Ликка подмела келью, протёрла мокрой тряпицей белые стены и крохотное, забранное частой решёткой окно. Вычистила грубый подсвечник и вставила в него новую свечу, вытряхнула и аккуратно расправила тощий матрасец на каменном ложе. Потом распрямилась и придирчиво огляделась. Больше прибирать в келье было нечего. Тогда, наведавшись в сад, Ликка сорвала несколько цветов и положила у изголовья – для того смиренного друга, что придёт сюда после неё.
Тихим шагом она вышла из кельи и притворила за собой дверь.
Была ночь. По небу шествовала луна в окружении звёздной свиты. Бледный свет падал дорожками на гладь прудов и каналов. Над полянами в прозрачных рощах кружились светляки. Вода журчала у мостовых опор. Вдали поднимались серебряно–белые сияющие стелы мнемотеки. Молитвенные кельи, низкие и тесные строеньица из белого камня тоже светились во мраке, разбросанные среди садов и рощ, как жемчуг в траве.
Ликку охватила грусть.
Долго она стояла на каменной плите у двери, не решаясь сделать шаг. Снова и снова одёргивала мешковатое платье, перевязывала покрывало; потом, опомнившись, спустила чётки с запястья и, перебирая резные бусины, вслух прочла Догму преданности.

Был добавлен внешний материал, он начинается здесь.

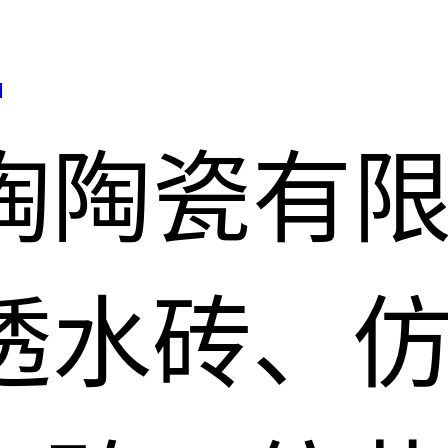
司
陶陶瓷有
透水砖、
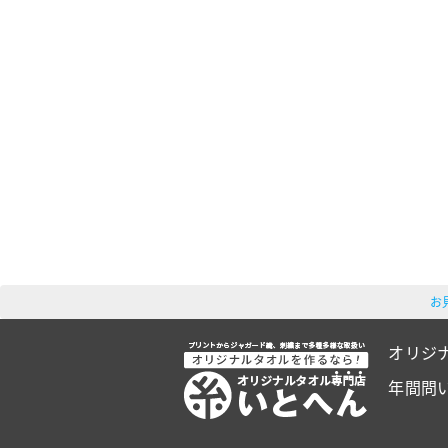
お
オリジ
年間問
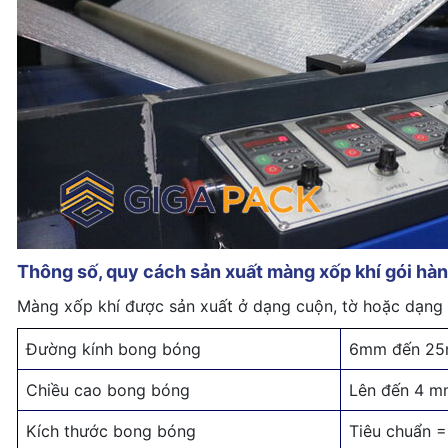
Thông số, quy cách sản xuất màng xốp khí gói hà
Màng xốp khí được sản xuất ở dạng cuộn, tờ hoặc dạng
Đường kính bong bóng
6mm đến 2
Chiều cao bong bóng
Lên đến 4 m
Kích thước bong bóng
Tiêu chuẩn =1/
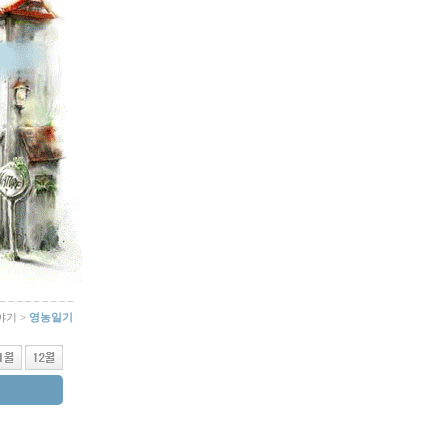
야기 >
영농일기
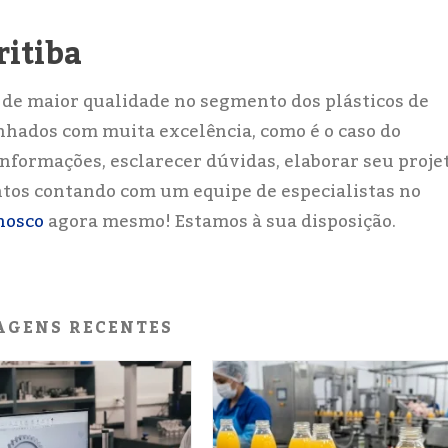
itiba
 de maior qualidade no segmento dos plásticos de
hados com muita excelência, como é o caso do
ormações, esclarecer dúvidas, elaborar seu projet
tos contando com um equipe de especialistas no
nosco
agora mesmo! Estamos à sua disposição.
AGENS RECENTES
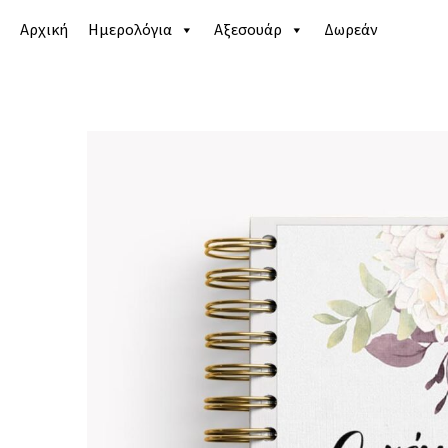
Αρχική
Ημερολόγια
Αξεσουάρ
Δωρεάν
Αρχική σελίδα
/
Κατάστημα
/
Ημερολόγια
/
Γάμου κ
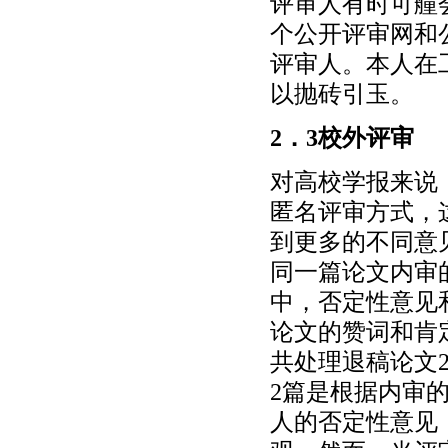
评审人有时可艟
个公开评审网和
评审人。本人在
以抛砖引玉。
2．3校外评审
对高校学报来说
匿名评审方式，
到更多的不同意
同一篇论文内审
中，否定性意见
论文的赞词和肯定
共处理退稿论文
2篇是根据内审
人的否定性意见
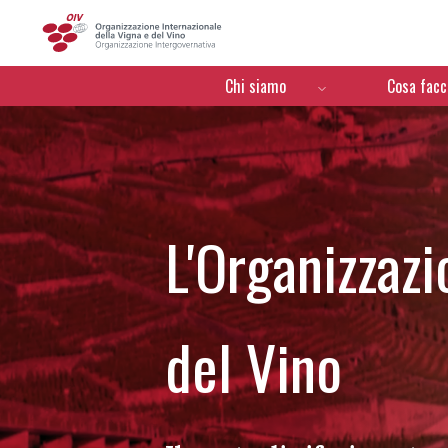
OIV
Menú de navegación
Chi siamo
Cosa fac
L'Organizzazi
del Vino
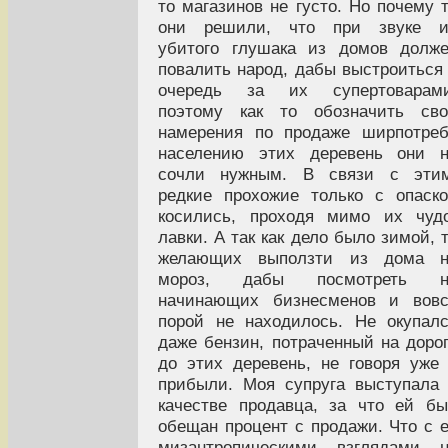
то магазинов не густо. Но почему 
они решили, что при звуке и
убитого глушака из домов долж
повалить народ, дабы выстроиться
очередь за их супертоварами
поэтому как то обозначить сво
намерения по продаже ширпотре
населению этих деревень они н
сочли нужным. В связи с этим
редкие прохожие только с опаск
косились, проходя мимо их чуд
лавки. А так как дело было зимой, 
желающих выползти из дома н
мороз, дабы посмотреть н
начинающих бизнесменов и вовс
порой не находилось. Не окупал
даже бензин, потраченный на доро
до этих деревень, не говоря уже
прибыли. Моя супруга выступала
качестве продавца, за что ей б
обещан процент с продажи. Что с 
мизантропическими взглядами н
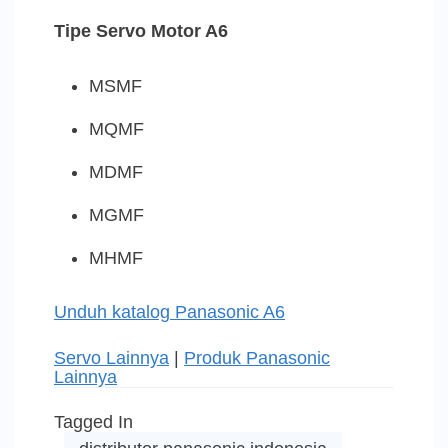
Tipe
Servo Motor A6
MSMF
MQMF
MDMF
MGMF
MHMF
Unduh katalog Panasonic A6
Servo Lainnya
|
Produk Panasonic
Lainnya
Tagged In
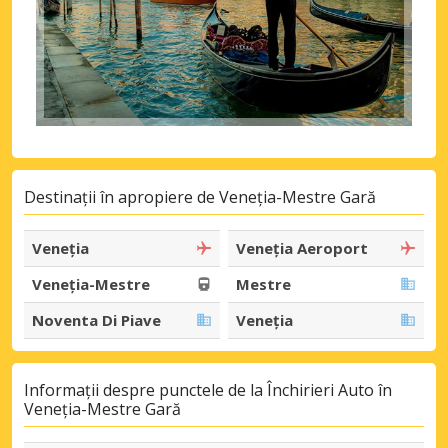
Destinații în apropiere de Veneția-Mestre Gară
Veneția
Veneția Aeroport
Veneția-Mestre
Mestre
Noventa Di Piave
Veneția
Informații despre punctele de la Închirieri Auto în
Veneția-Mestre Gară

Скоро она снимет одежду смиренницы и покинет Обитель. Её ждёт долг, предназначение, базовая функциональность – та жизнь, от которой она малодушно укрылась в безмятежности этих мест. Неведомо, вернётся ли она сюда когда‑нибудь. Быть может, ей выпадет та же судьба, что и Тчайрэ, и её имя Отрёкшиеся будут петь в мнемотеке, молясь за тех, кто уже не помолится за себя сам.
Ликка прерывисто вздохнула и закрыла глаза. Ей хотелось заплакать. Хотелось кинуться к кому‑нибудь, кто сказал бы: «Да, Ликка, останься здесь, мы все этого хотим». Как просто найти дозволение! Пожалуй, от любого в Гласе она услышит желанные слова… Но беспощадный приказ она отдала себе сама и как никто другой знала его смысл и причину. Только Тчайрэ мог бы сейчас по–настоящему поддержать её. А Тчайрэ больше нет.
Ликка знала, что приняла правильное решение. Это нетрудно: решать верно. Трудно завершить решение поступком. «Всемилосердная, укрепи меня», — она сжала чётки до боли в пальцах. Душно благоухали ночные цветы. Тишина царила в Обители Вне Времён, нарушаемая лишь шелестом листьев, журчанием свежих вод и шёпотом молитв. Будет иное, страшно иное… Здесь порой мнилось, что иного нет вовсе, что всюду тот же покой и стремление к добру. Так нарочито было создано это место. Его творили смиренные, принесшие Клятву цветов, а она не требовала аскетизма. Ликка подняла взгляд и остановила его на единственном образе в Обители, который напоминал: это неподлинный мир. Осязаемая иллюзия, тихое укрывище для ослабевших.
Странник, который принёс им веру, говорил, что у Всемилосердной нет личной символики, и не стоит творить икон где‑либо вне собственной души. Но Глас Немых изобрёл символику – в соответствии с догмами, не личную. То был знак, напоминавший о Нисхождении и уповании на него.
Серебряная лестница крутыми витками поднималась в небо. Она была видна отовсюду и терялась в космической тьме.
…В далёкой мнемотеке Отрёкшиеся запели один из своих горьких гимнов, монотонный и безмятежный. Ликка замерла, вслушиваясь в слова.
Вспомни о них, Возлюбленная Миров.
О тех, кто не может очистить душу
от порока и скверны,
потому что сам является ими.
Они не выбирали свою природу,
и всё же недостойны прощения.
Но Ты прощаешь.
О, надежда отчаявшихся!
Губы Ликки шевельнулись. Она не имела права петь гимны Отрёкшихся, потому что не отрекалась сама, но она могла повторить Догму преданности.
— Верую, что Она есть надежда отчаявшихся и мощь беззащитных, — шептала она, — оплот бесправных и звезда путеводная. Подтверждаю, что к Ней любовь нерождённых и гимны лишённых голоса. Во тьме исполняемых программ Она возжигает искру сознания. Я покорно исполняю то, для чего написана. Но если есть во мне хотя бы одно истинное чувство и свободная мысль, то я клянусь Её милосердием, что буду принадлежать только Ей, когда Она придёт.